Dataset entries

»»

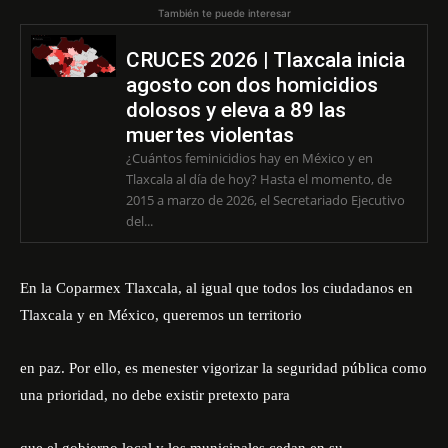
También te puede interesar
CRUCES 2026 | Tlaxcala inicia
agosto con dos homicidios
dolosos y eleva a 89 las
muertes violentas
¿Cuántos feminicidios hay en México y en
Tlaxcala al día de hoy? Hasta el momento, de
2015 a marzo de 2026, el Secretariado Ejecutivo
del...
En la Coparmex Tlaxcala, al igual que todos los ciudadanos en
Tlaxcala y en México, queremos un territorio
en paz. Por ello, es menester vigorizar la seguridad pública como
una prioridad, no debe existir pretexto para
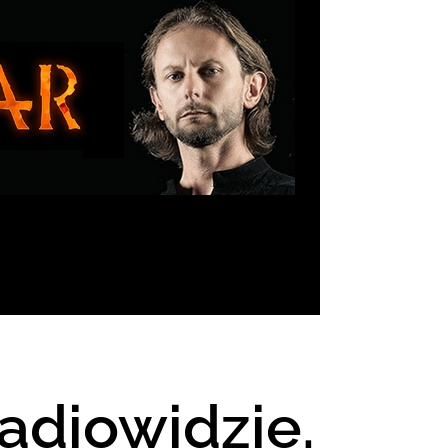
adiowidzie.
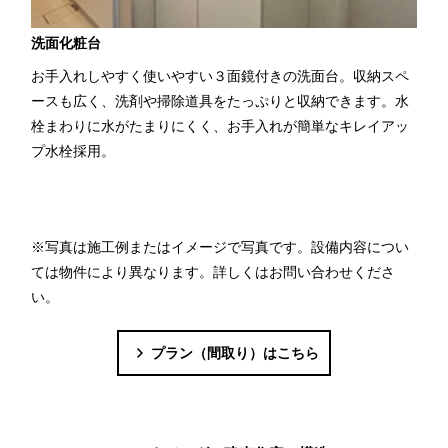
洗面化粧台
お手入れしやすく使いやすい３面鏡付きの洗面台。収納スペ
ースも広く、洗剤や掃除道具をたっぷりと収納できます。水
栓まわりに水がたまりにくく、お手入れが簡単なキレイアッ
プ水栓採用。
※写真は施工例またはイメージで写真です。設備内容につい
ては物件により異なります。詳しくはお問い合わせくださ
い。
プラン（間取り）はこちら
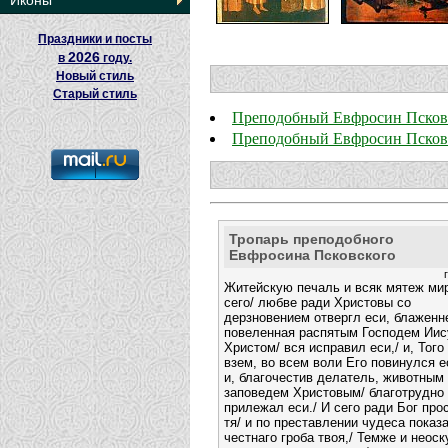
Иконы
Праздники и посты
2026
в
году.
Новый стиль
Старый стиль
Преподобный Евфросин Псков
Преподобный Евфросин Псковс
Тропарь преподобного
Евфросина Псковского
Житейскую печаль и всяк мятеж ми
сего/ любве ради Христовы со
дерзновением отвергл еси, блаженне
повеленная распятым Господем Ии
Христом/ вся исправил еси,/ и, Того
взем, во всем воли Его повинулся е
и, благочестив делатель, животным
заповедем Христовым/ благотрудно
прилежал еси./ И сего ради Бог про
тя/ и по преставлении чудеса показа
честнаго гроба твоя,/ Темже и неос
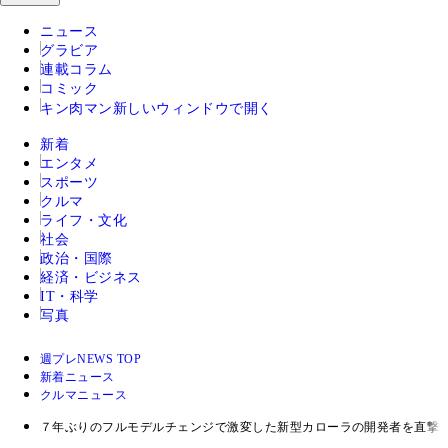
ニュース
グラビア
連載コラム
コミック
キン肉マン
新しいウィンドウで開く
新着
エンタメ
スポーツ
クルマ
ライフ・文化
社会
政治・国際
経済・ビジネス
IT・科学
写真
週プレNEWS TOP
新着ニュース
クルマニュース
７年ぶりのフルモデルチェンジで激変した新型カローラの開発者を直撃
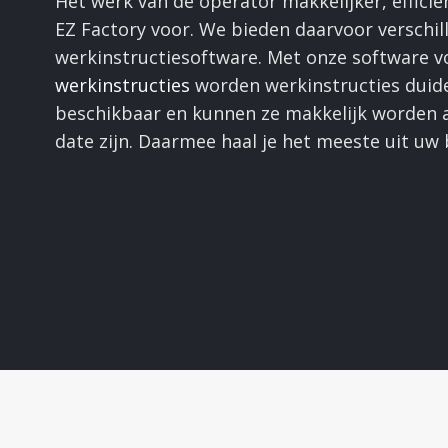
Het werk van de operator makkelijker, efficië
EZ Factory voor. We bieden daarvoor verschill
werkinstructiesoftware. Met onze software vo
werkinstructies
worden werkinstructies duidel
beschikbaar en kunnen ze makkelijk worden a
date zijn. Daarmee haal je het meeste uit uw b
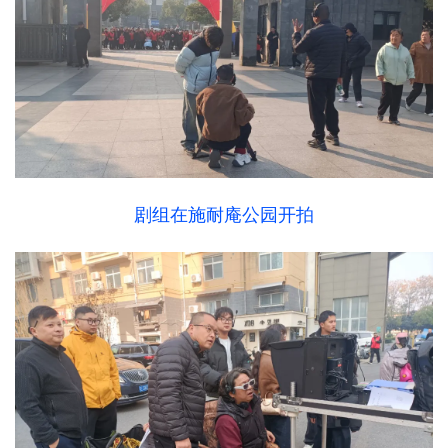
剧组在施耐庵公园开拍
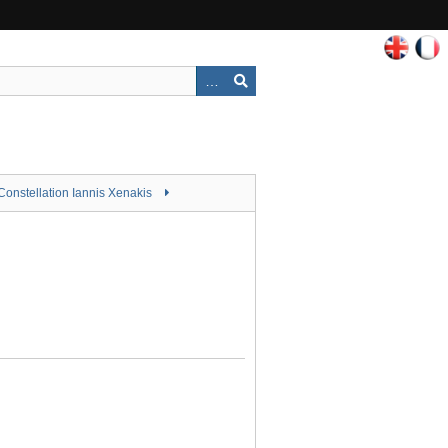
Constellation Iannis Xenakis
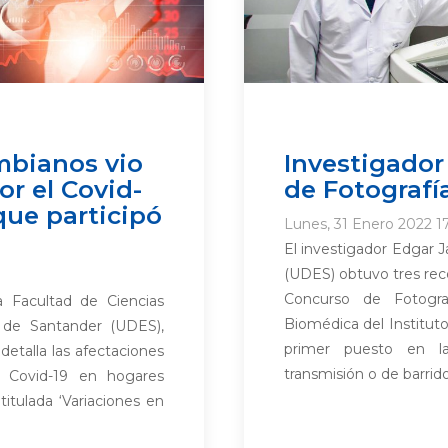
mbianos vio
Investigado
r el Covid-
de Fotografí
que participó
Lunes, 31 Enero 2022 17
El investigador Edgar J
(UDES) obtuvo tres rec
Concurso de Fotograf
a Facultad de Ciencias
Biomédica del Instituto
 de Santander (UDES),
primer puesto en la
detalla las afectaciones
transmisión o de barrido’
e Covid-19 en hogares
titulada ‘Variaciones en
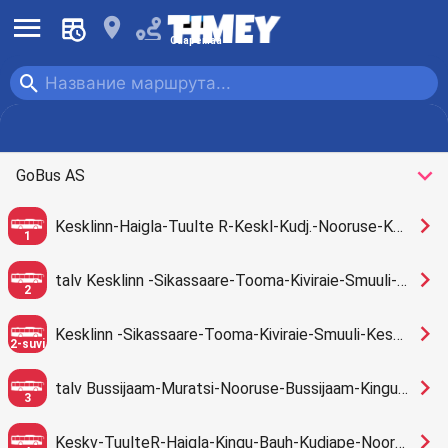
󰍜
󰍎
Сааремаа
󰍉
Автобус
Перевозить
󰅀
GoBus AS
󰅂
Kesklinn-Haigla-Tuulte R-Keskl-Kudj.-Nooruse-Keskv
1
󰅂
talv Kesklinn -Sikassaare-Tooma-Kiviraie-Smuuli-Keskväljak
2
󰅂
Kesklinn -Sikassaare-Tooma-Kiviraie-Smuuli-Keskväljak
2-suvi
󰅂
talv Bussijaam-Muratsi-Nooruse-Bussijaam-Kingu-Koja
3
󰅂
Keskv-TuulteR-Haigla-Kingu-Bauh-Kudjape-Nooruse-Keskv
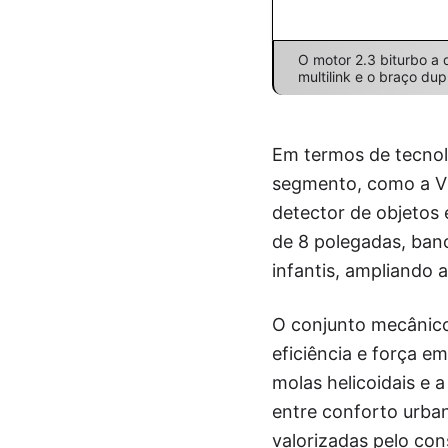
O motor 2.3 biturbo a
multilink e o braço dup
Em termos de tecnolo
segmento, como a Vis
detector de objetos 
de 8 polegadas, banc
infantis, ampliando 
O conjunto mecânico
eficiência e força e
molas helicoidais e a
entre conforto urbano
valorizadas pelo con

««

• **WHAT NEEDS TO BE DONE**
When a line contains the string "Tlaxcala", copy it from the records.

• **ANSWER FOR THE TASK**
CRUCES 2026 | Tlaxcala inicia
Tlaxcala al día de hoy? Hasta el momento, de
En la Coparmex Tlaxcala, al igual que todos los ciudadanos en
Tlaxcala y en México, queremos un territorio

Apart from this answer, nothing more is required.